When one thing after another sends emotions running through me, how to respond? Should I rest, settle out? Or should I “use it,” as by writing. Yesterday the dedication of a painting at the library honoring the late Vicki Marshall, was emotional. Of course it was. The tributes paid to her memory moved the crowd, and I was proud to have known her. It also recalled my late friend Maureen, whose park dedication ceremony I didn’t get to, and so I made doubly sure to go to this local one. Then, inspired, I checked out two children’s books and went and read them to my ninety-five year old mother. That was emotional, because of the way she lit up, loving as she does everything connected with childhood. And the story of Vicki Marshall was such a perfect lead-in that any fears I had that I wouldn’t be respecting her mental capabilities were bypassed. These events of yesterday were followed by today’s Sunday sermon, a very tough message, but good, about violence toward women being far from over and done with, and in part flowing from our very language—the use of the “he” pronoun helping to render women invisible, dis-regardable.
    The pastor’s message was true, yet I also felt for the men in the stories of domestic violence, and the men and tender teen boys in the the pews who were hearing about a sizable portion of their gender implicated in power-poisoned actions. How trapped some disregarded mem must feel when they fail to negotiate contradictory cultural pressures and toxic definitions of manhood. More emotions. Followed by yet more, when I stepped across the aisle to visit with Lynn, a church acquaintance who is getting on and having some health problems. I knew I should have visited in depth years ago, but now I had a question I needed to ask for my writing purposes. She told a very affecting backstory about her late husband. I was touched.
    And then on to being asked at coffee hour by Nancy to help lead next winter’s Lenten discussion series, and then at home, discovering I’d forgotten to feed the neighbors’ cats while they are away this weekend, a reason for surprise and dismay.
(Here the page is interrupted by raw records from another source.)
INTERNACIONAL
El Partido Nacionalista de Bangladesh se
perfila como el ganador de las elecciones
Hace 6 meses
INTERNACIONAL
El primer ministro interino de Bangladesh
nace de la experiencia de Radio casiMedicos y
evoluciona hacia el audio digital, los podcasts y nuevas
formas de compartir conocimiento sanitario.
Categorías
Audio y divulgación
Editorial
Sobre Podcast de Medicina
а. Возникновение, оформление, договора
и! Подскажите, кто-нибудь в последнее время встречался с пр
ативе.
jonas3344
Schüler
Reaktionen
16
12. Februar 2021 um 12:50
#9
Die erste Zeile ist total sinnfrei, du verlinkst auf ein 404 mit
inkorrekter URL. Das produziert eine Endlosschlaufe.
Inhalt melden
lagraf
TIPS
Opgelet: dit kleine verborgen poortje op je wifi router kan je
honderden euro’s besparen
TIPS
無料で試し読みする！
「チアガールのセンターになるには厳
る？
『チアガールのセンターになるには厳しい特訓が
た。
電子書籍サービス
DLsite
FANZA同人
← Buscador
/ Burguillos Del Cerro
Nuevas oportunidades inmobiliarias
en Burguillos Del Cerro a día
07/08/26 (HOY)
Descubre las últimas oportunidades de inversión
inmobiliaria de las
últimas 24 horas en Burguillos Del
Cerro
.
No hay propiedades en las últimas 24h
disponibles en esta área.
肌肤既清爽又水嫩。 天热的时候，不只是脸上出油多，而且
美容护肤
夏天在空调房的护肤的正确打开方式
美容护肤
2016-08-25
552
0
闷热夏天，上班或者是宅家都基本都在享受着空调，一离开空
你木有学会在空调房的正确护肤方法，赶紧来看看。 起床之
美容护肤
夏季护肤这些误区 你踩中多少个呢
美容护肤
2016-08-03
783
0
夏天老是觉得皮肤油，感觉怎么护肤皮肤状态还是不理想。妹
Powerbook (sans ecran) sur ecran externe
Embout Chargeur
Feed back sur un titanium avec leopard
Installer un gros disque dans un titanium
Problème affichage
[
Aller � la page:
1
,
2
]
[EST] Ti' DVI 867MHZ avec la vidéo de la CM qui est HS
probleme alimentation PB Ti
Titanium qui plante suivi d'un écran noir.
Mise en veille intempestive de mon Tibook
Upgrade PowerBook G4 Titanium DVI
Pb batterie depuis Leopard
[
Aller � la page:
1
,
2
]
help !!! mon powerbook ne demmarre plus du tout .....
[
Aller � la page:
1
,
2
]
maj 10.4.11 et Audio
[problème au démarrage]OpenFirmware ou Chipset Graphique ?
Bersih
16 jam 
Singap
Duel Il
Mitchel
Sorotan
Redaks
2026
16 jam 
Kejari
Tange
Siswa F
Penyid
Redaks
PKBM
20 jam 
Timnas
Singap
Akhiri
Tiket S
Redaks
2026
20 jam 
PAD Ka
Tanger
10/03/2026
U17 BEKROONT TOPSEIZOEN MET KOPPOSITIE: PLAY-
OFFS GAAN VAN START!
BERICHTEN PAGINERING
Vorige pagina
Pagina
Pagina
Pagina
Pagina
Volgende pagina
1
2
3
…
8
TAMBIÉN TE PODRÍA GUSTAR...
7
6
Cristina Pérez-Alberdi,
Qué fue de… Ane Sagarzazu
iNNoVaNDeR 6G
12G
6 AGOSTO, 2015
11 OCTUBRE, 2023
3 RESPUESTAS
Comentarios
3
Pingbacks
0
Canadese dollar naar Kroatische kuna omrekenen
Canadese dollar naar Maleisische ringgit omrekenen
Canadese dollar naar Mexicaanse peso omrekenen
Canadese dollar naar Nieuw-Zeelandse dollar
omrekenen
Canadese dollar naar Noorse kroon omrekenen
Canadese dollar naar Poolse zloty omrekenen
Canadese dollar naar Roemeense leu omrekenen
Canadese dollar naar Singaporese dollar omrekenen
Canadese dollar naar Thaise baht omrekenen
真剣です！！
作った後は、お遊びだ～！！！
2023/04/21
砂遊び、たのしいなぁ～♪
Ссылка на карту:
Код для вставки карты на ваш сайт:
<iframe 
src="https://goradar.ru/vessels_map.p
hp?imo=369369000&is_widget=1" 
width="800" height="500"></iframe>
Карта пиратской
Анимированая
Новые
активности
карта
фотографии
I’m flooded, such that just now I had to look up Nancy’s name for this blog entry to be sure it wasn’t Wendy.
    One thing I know about what’s next today—I won’t be going out for a big grocery shopping foray.

Wednesday, August 31, 2016

The peril to ourselves if we let extinctions happen

Cleaning up my desk just now, I found a 2012 Sierra magazine. You think that's old? I've found way older things in my work area. It seems I saved it due to one small article. And didn't know what to do with it, because, you know, it provides only one example of something I've been thinking about.

As we carry on toward greater global warming, and shrug at warnings that a lot of species are already going extinct, we occasionally hear of a huge reason not to shrug. Some species, and we don't even know yet which ones, have enormous medical uses for us humans.

We've seen it with species that we've abused, thinking they were of low value. The magazine points to the horseshoe crab.  It has BLUE blood. A blood that has special ability to clot quickly around bacterial contaminants. So now we've put protections in place on this declining creature. Maybe no longer will we casually grind it up into fertilizer, or use it for eel bait.